Impanelling a jury was prolonged, because many potential jurors knew about the case and had already reached a decision on Crandall's innocence or guilt.

===The prosecution's case===
The prosecutors alleged that Crandall not only possessed abolitionist publications, he had published (distributed) them with the intent of causing a rebellion among the slaves of the District of Columbia. The prosecution's part of the trial ended on April 22.

===Defense===
The defense attorneys pointed out that Crandall had only lent one copy of one item to someone who had asked for it, and that a single copy did not constitute publication, nor was possession the same as publication, as the prosecution had alleged. The materials in question had been used as packing material for his medical equipment, and the lady of the family in Peekskill testified that the publications had been sitting in her attic, and she herself used them in packing Dr. Crandall's belongings. A series of witnesses from the Peekskill vicinity, including the sheriff of Westchester County, testified that during the years Crandall lived in Peekskill he had not demonstrated the slightest interest in the slavery question. Furthermore, the prominent colonizationist Andrew T. Judson, who led the opposition to Prudence's school, testified that Reuben had actively opposed his sister's plan to operate a school for black girls. Finally, Reuben Crandall, who was no abolitionist, had been confused with Phineas Crandall, who was on the board of the American Anti-Slavery Society and had erroneously been stated to be from Peekskill.

The witnesses all noted that Crandall was a fine gentleman. According to a report in the Boston Courier, "his character stands clear and high above-board."

===Outcome===
After three hours, the jury delivered a stinging rebuke to Key, and acquitted Crandall without hesitation. The acquittal made headlines across the country. The Boston Courier reporter stated that "I believe there is a feeling in this community of sympathy for him, and regret for his eight months imprisonment. There is much to answer for somewhere." However, Crandall declined to sue for wrongful imprisonment, as his father had suggested.

For his safety Crandall voluntarily remained briefly in jail, until his friends could smuggle him out of town. He went to his parents' house in Connecticut, hoping to recover from the "consumption" (tuberculosis) that he had contracted in the jail. Late in 1836 he moved to Jamaica, hoping that the warm weather would aid his recovery. However, he died in Kingston, Jamaica, on January 17, 1838.
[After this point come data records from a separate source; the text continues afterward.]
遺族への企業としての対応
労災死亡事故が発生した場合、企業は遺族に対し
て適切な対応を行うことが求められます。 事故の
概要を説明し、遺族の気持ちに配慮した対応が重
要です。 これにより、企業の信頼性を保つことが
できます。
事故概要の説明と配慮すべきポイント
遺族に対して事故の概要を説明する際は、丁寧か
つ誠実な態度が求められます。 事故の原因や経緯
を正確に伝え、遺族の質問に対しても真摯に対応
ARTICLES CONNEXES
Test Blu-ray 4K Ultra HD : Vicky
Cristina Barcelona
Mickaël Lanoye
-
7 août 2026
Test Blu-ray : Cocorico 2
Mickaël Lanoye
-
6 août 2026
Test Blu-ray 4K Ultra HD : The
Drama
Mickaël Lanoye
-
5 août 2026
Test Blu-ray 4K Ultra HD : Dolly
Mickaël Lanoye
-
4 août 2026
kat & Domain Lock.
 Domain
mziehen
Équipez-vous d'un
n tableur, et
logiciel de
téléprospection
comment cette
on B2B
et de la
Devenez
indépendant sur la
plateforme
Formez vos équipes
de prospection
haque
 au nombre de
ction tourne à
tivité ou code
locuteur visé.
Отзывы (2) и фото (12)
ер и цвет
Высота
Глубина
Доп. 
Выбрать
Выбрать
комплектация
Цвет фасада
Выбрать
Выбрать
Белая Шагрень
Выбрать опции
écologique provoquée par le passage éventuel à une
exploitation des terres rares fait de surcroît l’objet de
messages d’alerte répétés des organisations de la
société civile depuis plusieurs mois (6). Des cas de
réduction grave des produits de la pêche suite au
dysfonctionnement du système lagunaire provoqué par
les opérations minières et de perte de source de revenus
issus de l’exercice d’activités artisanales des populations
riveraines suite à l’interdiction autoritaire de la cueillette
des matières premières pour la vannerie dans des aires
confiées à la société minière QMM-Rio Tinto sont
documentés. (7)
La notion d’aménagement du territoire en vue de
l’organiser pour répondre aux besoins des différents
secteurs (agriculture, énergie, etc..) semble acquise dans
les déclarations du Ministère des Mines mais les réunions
Key was no longer a presidential confidant. He "seemed to have lost his ambition".

==Pamphlets==
Three pamphlets about the trial were published shortly after. Links are given below to a copy of each in the Internet Archive. They have also been reprinted in a collection of American pamphlets relating to slavery.
- A member of the bar [an attorney] (1836). "The trial of Reuben Crandall, M.D. : charged with publishing and circulating seditious and incendiary papers, &c., in the District of Columbia, with the intent of exciting servile insurrection. Carefully reported, and compiled from the written statements of the courts and the council"
- "The trial of Reuben Crandall, M.D. : charged with publishing seditious libels, by circulating the publications of the American Anti-Slavery Society, before the Circuit Court for the District of Columbia, held at Washington, in April, 1836, occupying the court the period of ten days" (1836)
- Key, Francis Scott (1836). "Mr. Key on the Colonization Society"
  - Key, Francis Scott (1836). "A part of a speech pronounced by Francis Scott Key, Esq. on the trial of Reuben Crandall, M.D. before the Circuit Court of the District of Columbia, at the March term thereof, 1836, on an indictment for publishing libels with intent to excite sedition and insurrection among the slaves and free coloured people of said district" Reproduces text from African Repository.